Martin Baker’ predecessor James O’Donnell is now at the Abbey where last month I attended the Remembrance Sunday service. Among the highlights was John Ireland’s touching anthem Greater love hath no man, actually composed in 1912, two years before the beginning of World War I. The other highpoint was The Last Post. My cousin Kingsley, whose favourite piece of music this was, asked me several times who wrote this tattoo/fanfare but I was unable to tell him. Does anybody know? Or did it just happen? It has a strange beauty beyond its funereal resonance.

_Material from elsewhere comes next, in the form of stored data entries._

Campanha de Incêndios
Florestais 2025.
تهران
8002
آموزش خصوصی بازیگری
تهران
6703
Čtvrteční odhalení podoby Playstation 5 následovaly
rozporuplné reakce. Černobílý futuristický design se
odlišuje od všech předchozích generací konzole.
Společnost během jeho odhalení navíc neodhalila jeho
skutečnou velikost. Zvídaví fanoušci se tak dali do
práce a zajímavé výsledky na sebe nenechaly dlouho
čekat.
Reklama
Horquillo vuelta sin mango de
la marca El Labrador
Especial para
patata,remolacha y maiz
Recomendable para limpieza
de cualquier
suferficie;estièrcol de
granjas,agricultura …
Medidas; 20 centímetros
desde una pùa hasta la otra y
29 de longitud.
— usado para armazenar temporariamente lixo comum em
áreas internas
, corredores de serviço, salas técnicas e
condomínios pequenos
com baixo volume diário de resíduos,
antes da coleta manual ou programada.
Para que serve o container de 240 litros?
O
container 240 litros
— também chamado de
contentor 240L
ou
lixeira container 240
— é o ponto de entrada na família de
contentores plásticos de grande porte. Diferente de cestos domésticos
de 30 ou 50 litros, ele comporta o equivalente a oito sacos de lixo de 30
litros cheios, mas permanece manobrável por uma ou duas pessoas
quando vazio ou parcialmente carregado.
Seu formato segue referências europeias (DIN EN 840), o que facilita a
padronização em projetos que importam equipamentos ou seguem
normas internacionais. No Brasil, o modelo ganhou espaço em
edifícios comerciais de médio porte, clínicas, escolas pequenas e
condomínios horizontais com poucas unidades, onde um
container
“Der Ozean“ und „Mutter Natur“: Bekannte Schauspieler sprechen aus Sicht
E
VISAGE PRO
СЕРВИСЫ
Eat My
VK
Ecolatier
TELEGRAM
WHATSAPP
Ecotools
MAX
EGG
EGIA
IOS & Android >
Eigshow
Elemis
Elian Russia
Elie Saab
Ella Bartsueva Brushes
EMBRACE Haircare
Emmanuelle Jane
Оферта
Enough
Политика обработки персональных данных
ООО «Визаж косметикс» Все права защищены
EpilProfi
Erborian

The adjective ‘stunning’ applies both to the visual delights of St Paul’s Cathedral and to its echo (least obtrusive under the dome). Stately tempi are best here although the gorgeously shifting harmonies of Herbert Howell's Canticles and his ecumenical lollypop, Like as the Hart, sounded well on my visit. (When St. Paul's was being built, the organist complained to Wren that he had allowed insufficient space for the organ; Wren exploded; ‘'You and your damned chest of whistles’.)
The sound is different at the London Oratory, where female sopranos take the place of boy trebles. This small professional choir, directed by Patrick Russill has a high reputation, in particular for Gregorian chant. Recently I went to Vespers when the choir beautifully sang Lassus and Orlando Gibbons as well as plainchant. I returned for Gillian Weir’s recital to inaugurate the restored Walker organ. Weir is to the organ what Heifetz was to the violin, and Casals to the cello - a phenomenon. Each item was based not only on Gregorian chant, but we heard also the appropriate chant sung by male members of the choir. Three movements Messiaen’s magically adventurous cycle La Nativité du Seigneur were heard and works by Jeanne Demessieux, Tournemire, Duruflé, and from a different century, Nicolas de Crigny.

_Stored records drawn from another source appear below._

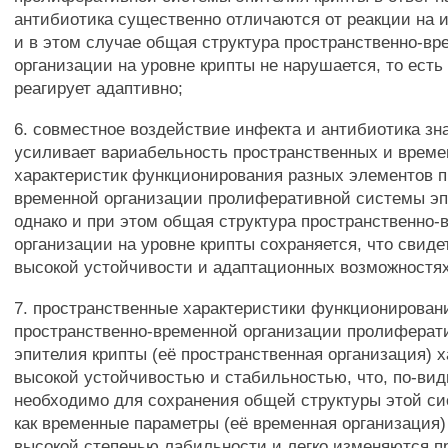
антибиотика существенно отличаются от реакции на 
и в этом случае общая структура пространственно-вр
организации на уровне крипты не нарушается, то есть
реагирует адаптивно;
6. совместное воздействие инфекта и антибиотика зн
усиливает вариабельность пространственных и врем
характеристик функционирования разных элементов п
временной организации пролиферативной системы эп
однако и при этом общая структура пространственно-
организации на уровне крипты сохраняется, что свиде
высокой устойчивости и адаптационных возможностях
7. пространственные характеристики функционирован
пространственно-временной организации пролиферат
эпителия крипты (её пространственная организация) 
высокой устойчивостью и стабильностью, что, по-ви
необходимо для сохранения общей структуры этой си
как временные параметры (её временная организация)
высокой степенью лабильности и легко изменяются п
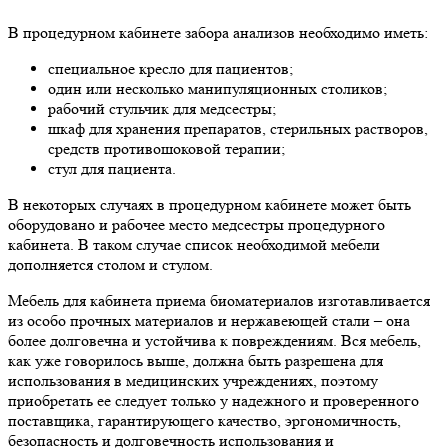
В процедурном кабинете забора анализов необходимо иметь:
специальное кресло для пациентов;
один или несколько манипуляционных столиков;
рабочий стульчик для медсестры;
шкаф для хранения препаратов, стерильных растворов,
средств противошоковой терапии;
стул для пациента.
В некоторых случаях в процедурном кабинете может быть
оборудовано и рабочее место медсестры процедурного
кабинета. В таком случае список необходимой мебели
дополняется столом и стулом.
Мебель для кабинета приема биоматериалов изготавливается
из особо прочных материалов и нержавеющей стали – она
более долговечна и устойчива к повреждениям. Вся мебель,
как уже говорилось выше, должна быть разрешена для
использования в медицинских учреждениях, поэтому
приобретать ее следует только у надежного и проверенного
поставщика, гарантирующего качество, эргономичность,
безопасность и долговечность использования и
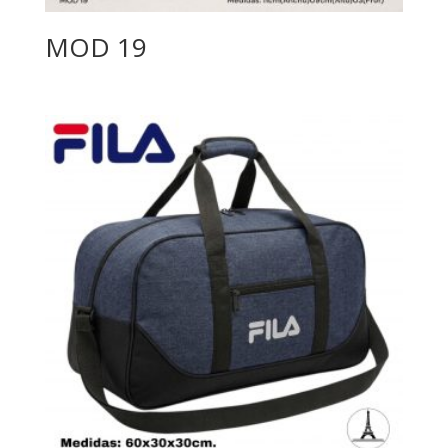
MOD 19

Appropriately, since my friend is Jewish, our last visit was to the Reform Synagogue in Upper Berkeley Street. Here there was no counterpoint, no polyphony, but only music of melody and harmony, an intriguing mixture of English, German, Russian and Middle Eastern influences. The organist was the distinguished Christopher Bowers, but the professional choir was, shall we say, not at its best that Saturday (December 10). It was an intimate and friendly service; a spiritual occasion, which felt like family prayers. I couldn’t help being tickled by the fact that one of the readings concerned a king whose diamond developed a scratch, which was dealt with by an expert jeweller.